Another objective of the invention is to provide a display apparatus. The display apparatus according to a preferred embodiment of the invention includes a base, a panel, and a backlight module. The backlight module includes a light-guiding plate, a light source module, and a heat-dissipating structure. The heat-dissipating structure includes a back plate and a heat pipe. The heat pipe is coupled to the back plate and includes a heat-absorbing portion and a heat-dissipating portion. The heat-absorbing portion is disposed at a side portion of the back plate. The heat-dissipating portion is bent upward from the heat-absorbing portion to extend toward a center portion of the back plate. The light-guiding plate is disposed above the back plate and the heat pipe. The light source module is disposed on the heat-absorbing portion at a side of the light-guiding plate. The back plate is disposed on the base. The panel is disposed above the light-guiding plate.

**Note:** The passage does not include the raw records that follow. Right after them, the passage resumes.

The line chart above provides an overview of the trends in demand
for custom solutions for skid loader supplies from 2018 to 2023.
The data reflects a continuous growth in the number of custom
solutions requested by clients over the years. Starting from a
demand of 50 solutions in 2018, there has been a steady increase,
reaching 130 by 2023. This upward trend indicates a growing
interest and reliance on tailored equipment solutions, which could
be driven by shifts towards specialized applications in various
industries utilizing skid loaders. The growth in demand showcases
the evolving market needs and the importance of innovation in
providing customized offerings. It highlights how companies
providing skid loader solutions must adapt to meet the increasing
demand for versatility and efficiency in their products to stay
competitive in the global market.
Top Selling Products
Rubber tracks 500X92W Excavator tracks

Similarly, the display apparatus according to the invention has the heat-dissipating mechanism of the heat-dissipating structure; in other words, the display apparatus according to the invention has a higher efficiency of heat dissipation than that of a display apparatus using a side type backlight module in the prior art, which is not to be described more.
Therefore, the heat pipes of the heat-dissipating structure, the backlight module, and the display apparatus according to the invention are designed to be a proper structure shape coordinating with gravity such that the whole efficiency of heat dissipation thereof significantly improves better than that of a heat-dissipating structure in the prior art, which solves the difficulty in facing the choice between the cost and the efficiency.
These and other objectives of the present invention will no doubt become obvious to those of ordinary skill in the art after reading the following detailed description of the preferred embodiment that is illustrated in the various figures and drawings.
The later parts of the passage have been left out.